Some work streams, like sprinkler branches and raised access flooring, consistently take longer than expected, report reveals.

Hidden in the final 20% of some construction work streams are ‘timebombs’ – jobs that take far longer than the activity’s planned duration. Planning for that could help projects cross the finish line on time, new research from Buildots shows.
Sprinkler branches, steel frame system (SFS) walls, and raised access flooring top the list of what Buildots identified as the longest-tail activities. It took these jobs nearly twice as long as planned to finish the last 20% of their scope.
Buildots drew its conclusions from analysis of 102 projects in different countries, including residential, office, education, industrial, healthcare and commercial. To avoid small-sample conclusions, all work streams analysed had at least eight weeks of recorded progress data from a minimum of eight projects.

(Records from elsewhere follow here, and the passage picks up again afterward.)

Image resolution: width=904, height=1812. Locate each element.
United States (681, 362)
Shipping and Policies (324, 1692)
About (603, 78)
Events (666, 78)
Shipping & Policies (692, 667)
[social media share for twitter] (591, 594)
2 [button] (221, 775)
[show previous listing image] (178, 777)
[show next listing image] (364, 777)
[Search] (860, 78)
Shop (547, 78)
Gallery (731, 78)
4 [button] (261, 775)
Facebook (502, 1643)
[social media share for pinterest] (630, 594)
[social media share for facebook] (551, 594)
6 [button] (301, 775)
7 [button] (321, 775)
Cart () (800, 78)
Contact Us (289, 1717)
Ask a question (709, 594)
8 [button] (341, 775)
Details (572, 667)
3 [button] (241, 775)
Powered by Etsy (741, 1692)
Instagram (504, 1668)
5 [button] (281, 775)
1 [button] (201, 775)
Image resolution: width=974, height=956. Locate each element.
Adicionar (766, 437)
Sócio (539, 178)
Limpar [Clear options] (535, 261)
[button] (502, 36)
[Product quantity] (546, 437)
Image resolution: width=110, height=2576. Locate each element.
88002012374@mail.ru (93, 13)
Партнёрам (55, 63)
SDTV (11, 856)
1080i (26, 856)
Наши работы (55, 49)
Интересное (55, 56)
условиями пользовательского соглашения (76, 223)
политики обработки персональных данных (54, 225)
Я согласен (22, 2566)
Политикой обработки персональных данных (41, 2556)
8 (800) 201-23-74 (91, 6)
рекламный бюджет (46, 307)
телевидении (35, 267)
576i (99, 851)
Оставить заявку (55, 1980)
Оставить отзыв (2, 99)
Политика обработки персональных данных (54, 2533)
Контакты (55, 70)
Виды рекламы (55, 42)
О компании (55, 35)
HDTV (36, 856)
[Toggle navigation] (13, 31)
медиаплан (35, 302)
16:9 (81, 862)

A total of 40 activity types and 1,077 project-activity combinations met this threshold.
What’s going on?
Amir Berman, Buildots’ vice-president of industry transformation, said the pattern was consistent enough to suggest the phenomenon was built in.

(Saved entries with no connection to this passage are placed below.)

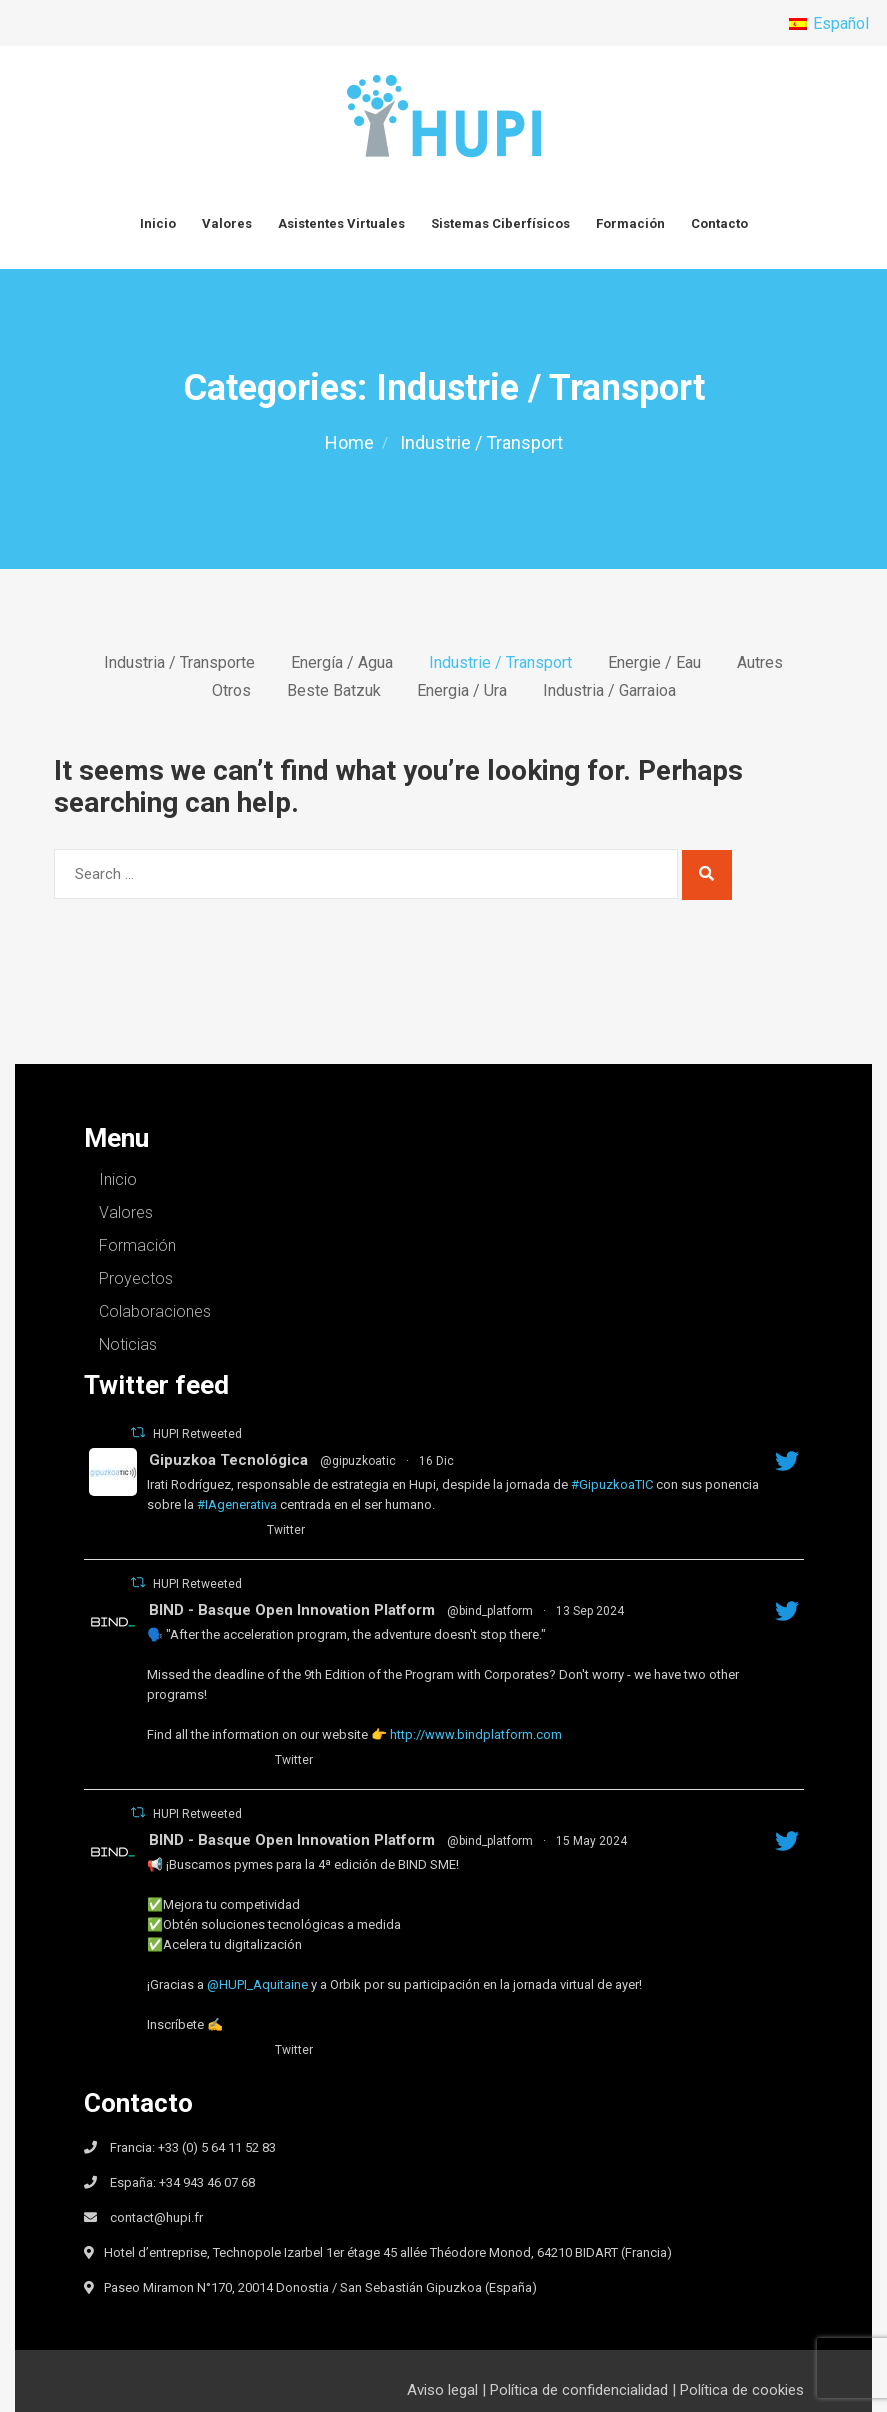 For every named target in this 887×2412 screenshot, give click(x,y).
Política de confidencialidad (579, 2390)
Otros (231, 691)
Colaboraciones (155, 1311)
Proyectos (136, 1278)
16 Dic (436, 1461)
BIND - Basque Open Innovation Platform (292, 1610)
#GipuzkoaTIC (612, 1484)
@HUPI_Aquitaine (257, 1984)
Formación (630, 223)
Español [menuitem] (841, 23)
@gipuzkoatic (358, 1461)
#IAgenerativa (237, 1504)
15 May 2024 (591, 1841)
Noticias (128, 1344)
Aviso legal (442, 2390)
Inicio (158, 223)
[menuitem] (829, 24)
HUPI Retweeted (197, 1434)
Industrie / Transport (500, 663)
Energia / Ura (462, 691)
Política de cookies (742, 2390)
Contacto (719, 223)
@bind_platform (490, 1611)
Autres (760, 663)
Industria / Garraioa (609, 691)
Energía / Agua (342, 663)
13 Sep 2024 (590, 1611)
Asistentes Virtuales (341, 223)
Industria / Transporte (179, 663)
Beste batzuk (334, 691)
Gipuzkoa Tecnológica (228, 1460)
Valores (227, 223)
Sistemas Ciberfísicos (500, 223)
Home (349, 442)
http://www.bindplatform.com (476, 1734)
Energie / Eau (654, 663)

“While we don’t have all the answers, we noticed that the longest-tail activities tend to be trades that depend on access to many locations across a project,” he said.
“For example, sprinkler branches need to reach every zone and floor. Floor tiling covers every room. Ceiling framing spans every corridor. Once the main push is done, finishing these activities requires working through small, scattered, hard-to-access pockets of remaining scope. Those pockets are slow.”

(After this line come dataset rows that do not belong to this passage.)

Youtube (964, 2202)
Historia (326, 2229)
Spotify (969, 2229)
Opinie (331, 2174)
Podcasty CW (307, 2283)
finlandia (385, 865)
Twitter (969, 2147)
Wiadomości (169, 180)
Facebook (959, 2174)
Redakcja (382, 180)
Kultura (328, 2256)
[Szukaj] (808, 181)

The 40 activities studied varied significantly in how long the final 20% of work takes. In 44% of cases, the final 20% of the job as planned actually consumed 30% or more of the job’s total duration. In 24% of cases, it took 40% or more, while in 12% of cases, it took 50% or more.
The schedule helpers
Unlike the “top offenders”, some jobs are schedule helpers, taking less than 20% of the job’s calculated duration to complete the final 20% of its scope.
The stars here are drywall closure (11% of calculated duration), fire alarms (16%), wall and ceiling mist coating (17%) and dryline ceiling boarding (19%).

Berman said these short-tail activities tend to be either discrete installations like doors, fire alarms and light fixtures, or finishing passes over already-prepared surfaces.
“Once the preparation work is done, these trades can move fast because their remaining scope isn’t geographically scattered in the same way,” he said.
“Schedules built on a single, assumed profile simply don’t match the physics of a modern job site. The closer our planning gets to activity-specific realism, the more honest and achievable our expectations become.”